I feel refreshed for the most part and ready to face the day with her nibbling away at my psyche. Reo and Rianna are in good spirits. We have a fine day. I am wiped out by 3 pm when Amy our dear neighbor shows up. She just came by to see if I could use a break! I tear up, I’m so thankful! I sneak away immediately and head into the sewing studio where I sew for an hour. I mended and created. You have no idea how I needed that! Later on when Doc came home I was able to treat myself to a hot bath and a glass of wine. This is such a luxury at this time.
It is Thursday February 7th and I have a full head of steam. We are having yet another snow day where school has been cancelled! The winds are howling and the snow is drifting badly. Doc is home also shoveling and plowing. Tomorrow we go to the clinic for her chemo treatment and blood draw. She can eat so it will be great. We have reviewed the end of this phase and realize that because she is a “rapid early responder” she will not need the extra 2 weeks of the steroid treatment that kids who are not early responders get before going on to Phase 2. I am sitting here now feeling so incredibly grateful that we can bypass that altogether. I know without a doubt that we would muster the strength if we had to but I am certainly breathing easier knowing that we don’t. It is a relief!
I roasted a chicken last night for dinner. Don’t worry, I didn’t go out to the barn and kill off one of my hens! I actually bought this one from the store, which is the first time I have purchased chicken in 2 years! Anyway, I roasted that baby up and Aria LOVED it. She gobbled down a bunch so I’m hoping that it will become a new craving.

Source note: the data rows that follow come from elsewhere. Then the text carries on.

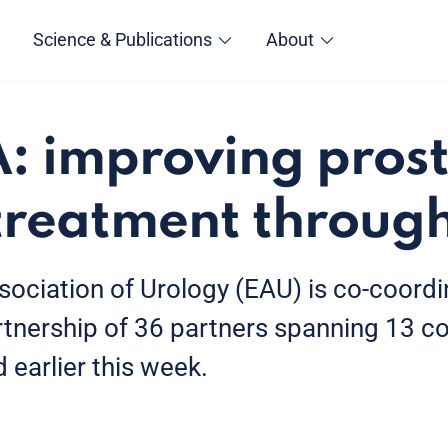
Science & Publications
About
 improving pros
treatment through
ociation of Urology (EAU) is co-coord
rtnership of 36 partners spanning 13 co
d earlier this week.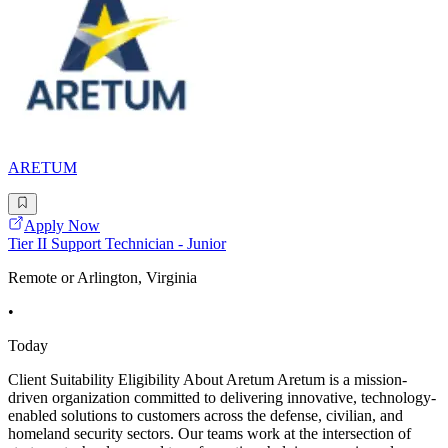
ARETUM
Apply Now
Tier II Support Technician - Junior
Remote or Arlington, Virginia
•
Today
Client Suitability Eligibility About Aretum Aretum is a mission-
driven organization committed to delivering innovative, technology-
enabled solutions to customers across the defense, civilian, and
homeland security sectors. Our teams work at the intersection of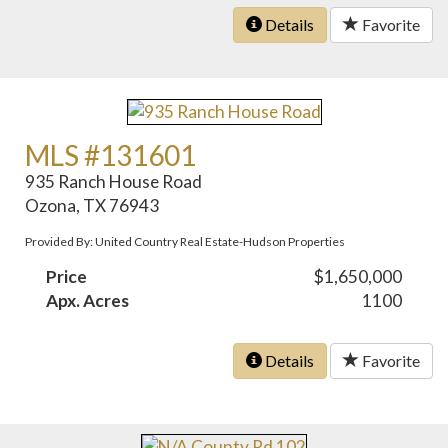
Details
Favorite
MLS #131601
935 Ranch House Road
Ozona, TX 76943
Provided By: United Country Real Estate-Hudson Properties
Price
$1,650,000
Apx. Acres
1100
Details
Favorite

I keep trying to introduce other salty starchy foods like mashed potatoes and the like. We’ll see how she does. She’s already had noodles and pizza this morning for breakfast. She’s mentioned once or twice that junk food is her favorite food so we’re off and ready to greet this day.
I am thankful for patience. I am thankful for fresh clean air to breath. I am thankful for healthy food. I am thankful for snow days. I am thankful for Doc. I am thankful for each of you sharing this experience with me. I am thankful for all the positive energy that has shrouded No Worries Farm. I am thankful for rest. I am thankful for this day because in this moment, we are well and all very much alive!
~j


This is Aria when she just started her steroids.

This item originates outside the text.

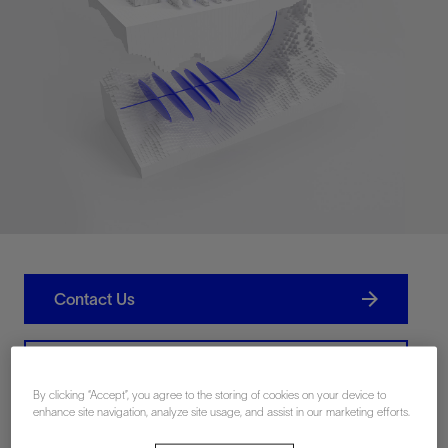
Contact Us
Related Resources
By clicking “Accept”, you agree to the storing of cookies on your device to
enhance site navigation, analyze site usage, and assist in our marketing efforts.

This is Aria at the end of her steroid treatment. I begged her to smile for the camera. I may have stooped so low as to bribe her with a piece of chocolate!


This is Aria after she spent a few minutes twirling. She had a meager smile or two that we caught on film, but within an instant this was her mood.

1 comment:

  1. I am thankful for your sharing. I am thankful you are in my life. I am thankful that you get it. I am thankful for you.